[Exercise directions]
Look for "STARCREST" in every line of the listing. Copy the lines that have it.

[Data for processing]

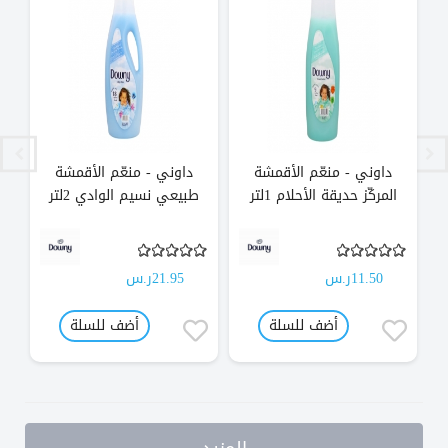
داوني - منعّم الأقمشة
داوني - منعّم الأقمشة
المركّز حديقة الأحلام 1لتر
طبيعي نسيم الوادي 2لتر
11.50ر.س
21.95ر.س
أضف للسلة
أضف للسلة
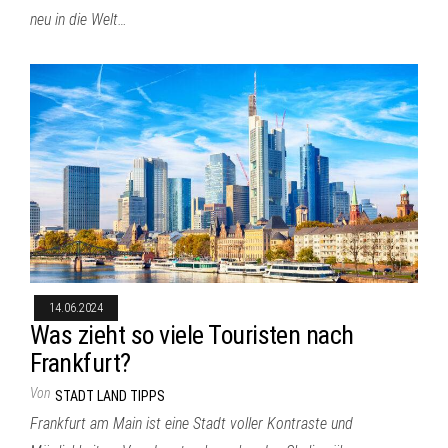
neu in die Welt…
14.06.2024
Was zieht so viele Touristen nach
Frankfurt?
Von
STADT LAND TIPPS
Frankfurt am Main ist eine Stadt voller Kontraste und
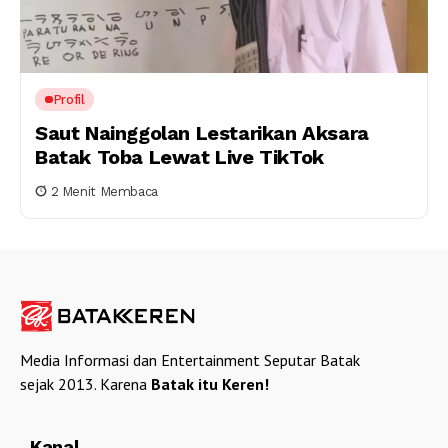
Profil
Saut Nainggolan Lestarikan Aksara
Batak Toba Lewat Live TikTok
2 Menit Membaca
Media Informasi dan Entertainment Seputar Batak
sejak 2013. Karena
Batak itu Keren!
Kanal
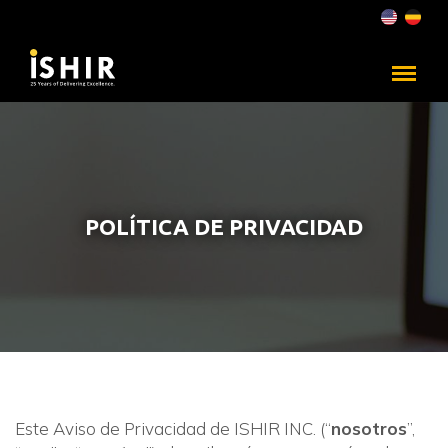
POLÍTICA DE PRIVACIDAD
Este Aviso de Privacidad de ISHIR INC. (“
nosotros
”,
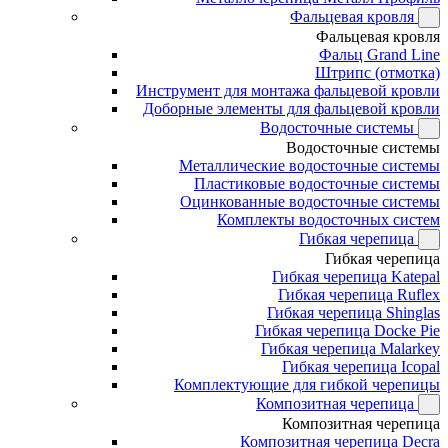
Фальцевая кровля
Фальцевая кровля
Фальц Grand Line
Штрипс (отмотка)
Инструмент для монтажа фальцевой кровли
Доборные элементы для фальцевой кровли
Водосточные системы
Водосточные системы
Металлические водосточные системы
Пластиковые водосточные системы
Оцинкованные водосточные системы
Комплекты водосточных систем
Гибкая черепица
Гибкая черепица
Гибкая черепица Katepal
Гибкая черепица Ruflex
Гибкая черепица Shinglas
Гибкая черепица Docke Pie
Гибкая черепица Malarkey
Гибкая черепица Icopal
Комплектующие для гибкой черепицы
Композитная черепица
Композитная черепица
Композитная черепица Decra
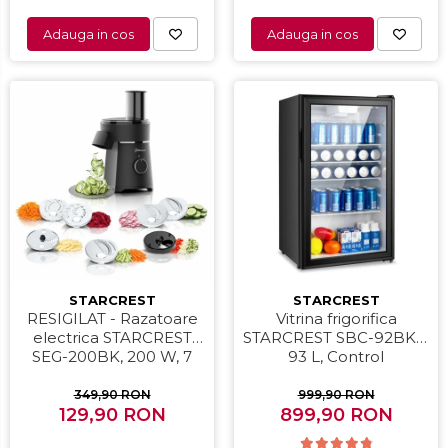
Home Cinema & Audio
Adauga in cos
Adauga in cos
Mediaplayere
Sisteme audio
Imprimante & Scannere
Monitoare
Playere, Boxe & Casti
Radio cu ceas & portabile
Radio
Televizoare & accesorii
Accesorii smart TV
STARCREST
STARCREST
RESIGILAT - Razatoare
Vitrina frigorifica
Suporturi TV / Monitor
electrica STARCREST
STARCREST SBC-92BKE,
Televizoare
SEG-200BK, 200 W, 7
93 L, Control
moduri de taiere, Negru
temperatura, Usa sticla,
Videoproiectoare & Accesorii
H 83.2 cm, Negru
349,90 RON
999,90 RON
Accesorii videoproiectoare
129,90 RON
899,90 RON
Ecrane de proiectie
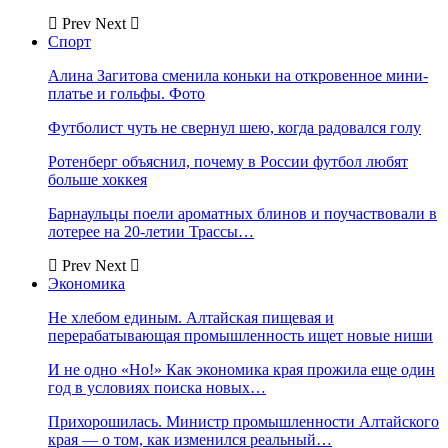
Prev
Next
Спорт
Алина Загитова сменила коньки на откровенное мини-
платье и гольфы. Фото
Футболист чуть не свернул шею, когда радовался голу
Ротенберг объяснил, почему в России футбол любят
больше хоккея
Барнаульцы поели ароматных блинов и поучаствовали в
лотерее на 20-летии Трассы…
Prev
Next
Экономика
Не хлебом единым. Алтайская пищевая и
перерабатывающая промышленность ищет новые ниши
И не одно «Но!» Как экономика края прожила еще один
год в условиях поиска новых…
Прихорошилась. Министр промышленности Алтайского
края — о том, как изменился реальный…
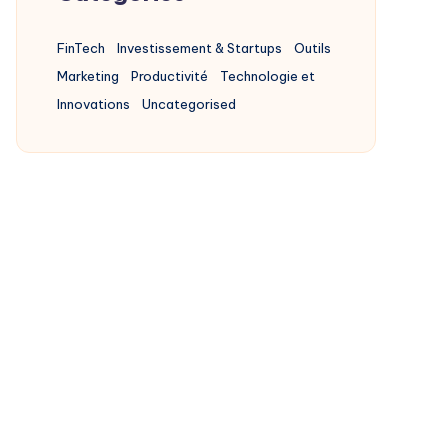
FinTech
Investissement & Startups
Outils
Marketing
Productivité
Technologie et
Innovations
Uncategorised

[Response for this exercise]
STARCREST
STARCREST
electrica STARCREST
STARCREST SBC-92BKE,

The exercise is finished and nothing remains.